O fato de o regime estar ruindo coloca uma indefinição pendente à direita, precisamente pela timidez da esquerda institucional em enfrentar os inimigos que são de todos agora, mas que outrora foram seus amigos. Escolher um lado no regime falido não é a melhor política para disputar os rumos desta indefinição. Isso pode cortar a conexão com o movimento de massas e acelerar as piores tendências de despolitização. Pode propiciar uma conexão que ainda não existe entre a indignação popular com a impunidade dos ricos e dos políticos, com elementos de extrema-direita, que são outsiders. Assumir para si a crise do extremo-centro é um grave erro, pois retira a esquerda do espectro anti-regime e, por fim, nos dilui na democracia de cooptação em ruínas. Muitas vezes, os resultados não correspondem às intenções. A não-conformação de um terceiro campo para tentar sermos herdeiros do campo lulista pode deixar muitos órfãos honestos de fora da luta. E, como sabemos, não há espaço vazio na política, alguém vai canalizar sua indignação.

Há quem diga que está utilizando uma tática de Frente Única ao incorporar-se acriticamente à defesa de Lula. Entretanto, a tática de Frente Única pressupõe independência política. Do regime e da classe dominante. De acordo com Trotsky:

“Rompemos com os reformistas e com os centristas para ter liberdade para criticar as traições, a indecisão do oportunismo no movimento operário. Tudo que limitasse nossa liberdade de crítica e de agitação seria, assim, inaceitável para nós. Participamos na frente única mas não podemos nos dissolver nela em nenhuma hipótese. Intervimos como uma divisão independente”.

A perda da independência política por parte de algumas organizações se dá à medida que assumem como palavra de ordem, não a defesa de tarefas concretas ou programáticas, mas a defesa de uma direção política, que nesse caso já provou não ser consequente. A discussão em torno do que Lula apresentou em seu discurso em São Bernardo como programa: 1) a regulação e democratização dos meios de comunicação; 2) a defesa da Lava Jato como forma de investigação e prisão dos ricos; 3) Assembleia Constituinte e 4) taxação das grandes fortunas; poderiam dar base a uma real Frente Única. Será que ele está disposto em organizar uma campanha com base nestes pontos programáticos? Sabemos que não. Por isso dilui o programa e converte a sua própria defesa em estratégia da frente.
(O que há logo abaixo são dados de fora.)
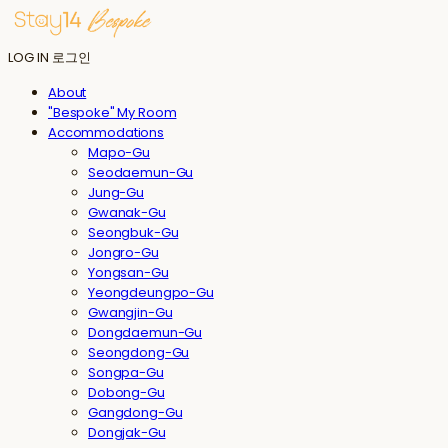
LOG IN
로그인
About
"Bespoke" My Room
Accommodations
Mapo-Gu
Seodaemun-Gu
Jung-Gu
Gwanak-Gu
Seongbuk-Gu
Jongro-Gu
Yongsan-Gu
Yeongdeungpo-Gu
Gwangjin-Gu
Dongdaemun-Gu
Seongdong-Gu
Songpa-Gu
Dobong-Gu
Gangdong-Gu
Dongjak-Gu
Uma frente em defesa da “democracia” em abstrato, que endossa a política do PT no governo e que tem como principal bandeira “Lula Livre” mais parece adesismo. Fizemos e seguiremos fazendo Frente Única com o PT e a CUT contra a reforma trabalhista, previdenciária, contra o fascismo também, mas não em defesa da política do lulismo que traiu a classe trabalhadora. Não nutrimos ilusões nesta direção política. Há que se ter cuidado com os impressionismos neste momento. Defender que Lula seja candidato, denunciar as manobras das elites e lutar contra os planos de Temer são parte de um todo. Ser unilateral sobre a conjuntura complexa que enfrentamos e perder a independência política sob a pressão do lulismo pode levar a uma perigosa diluição.


1 Termo cunhado por Florestan Fernandes. Ver A ditadura em questão (1982), Que tipo de República? (1986) e Nova República? (1986).